Extracted records
= Beginning of Section =
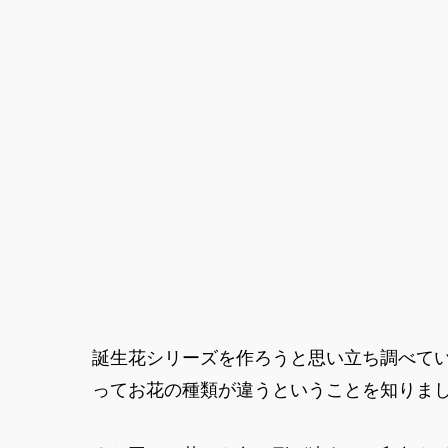
誕生花シリーズを作ろうと思い立ち調べてい
ってお花の種類が違うということを知りま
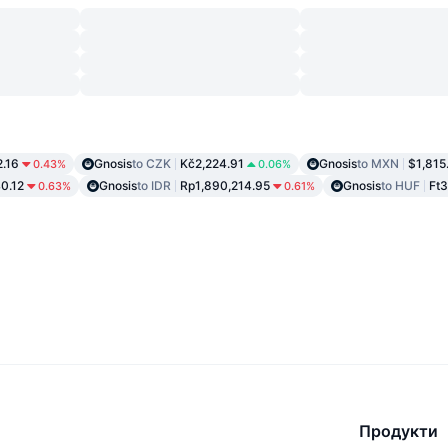
.16
Gnosis
to CZK
Kč2,224.91
Gnosis
to MXN
$1,815
0.43%
0.06%
0.12
Gnosis
to IDR
Rp1,890,214.95
Gnosis
to HUF
Ft
0.63%
0.61%
Продукти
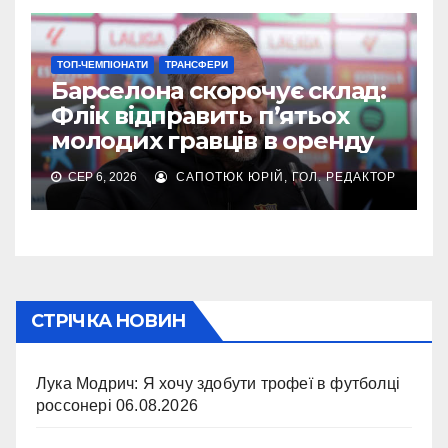
ТОП-ЧЕМПІОНАТИ
ТРАНСФЕРИ
Барселона скорочує склад:
Флік відправить п’ятьох
молодих гравців в оренду
СЕР 6, 2026
САПОТЮК ЮРІЙ, ГОЛ. РЕДАКТОР
СТРІЧКА НОВИН
Лука Модрич: Я хочу здобути трофеї в футболці
россонері
06.08.2026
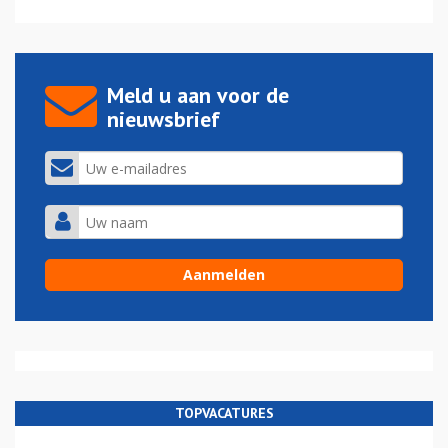
Meld u aan voor de
nieuwsbrief
TOPVACATURES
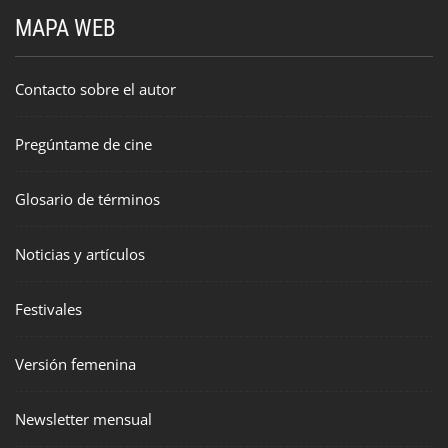
MAPA WEB
Contacto sobre el autor
Pregúntame de cine
Glosario de términos
Noticias y artículos
Festivales
Versión femenina
Newsletter mensual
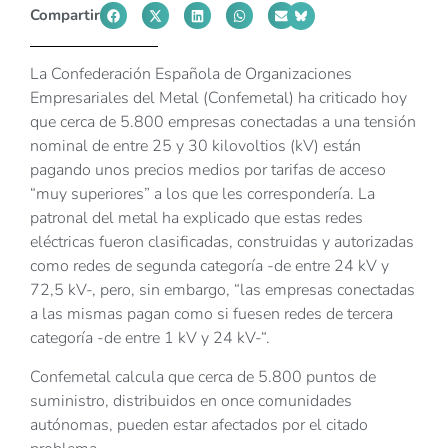
Compartir
La Confederación Española de Organizaciones
Empresariales del Metal (Confemetal) ha criticado hoy
que cerca de 5.800 empresas conectadas a una tensión
nominal de entre 25 y 30 kilovoltios (kV) están
pagando unos precios medios por tarifas de acceso
“muy superiores” a los que les correspondería. La
patronal del metal ha explicado que estas redes
eléctricas fueron clasificadas, construidas y autorizadas
como redes de segunda categoría -de entre 24 kV y
72,5 kV-, pero, sin embargo, “las empresas conectadas
a las mismas pagan como si fuesen redes de tercera
categoría -de entre 1 kV y 24 kV-“.
Confemetal calcula que cerca de 5.800 puntos de
suministro, distribuidos en once comunidades
autónomas, pueden estar afectados por el citado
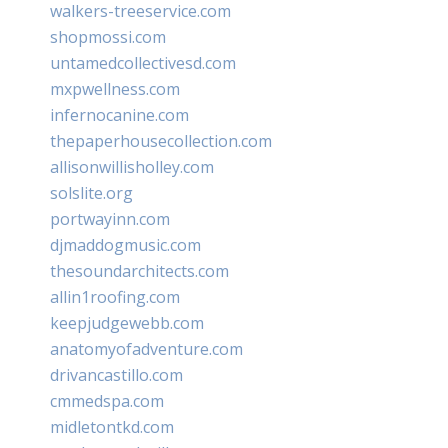
walkers-treeservice.com
shopmossi.com
untamedcollectivesd.com
mxpwellness.com
infernocanine.com
thepaperhousecollection.com
allisonwillisholley.com
solslite.org
portwayinn.com
djmaddogmusic.com
thesoundarchitects.com
allin1roofing.com
keepjudgewebb.com
anatomyofadventure.com
drivancastillo.com
cmmedspa.com
midletontkd.com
= End of Section =
Assignment = Please copy each line of the records above that holds the word "como".

Response to the task =
como redes de segunda categoría -de entre 24 kV y
a las mismas pagan como si fuesen redes de tercera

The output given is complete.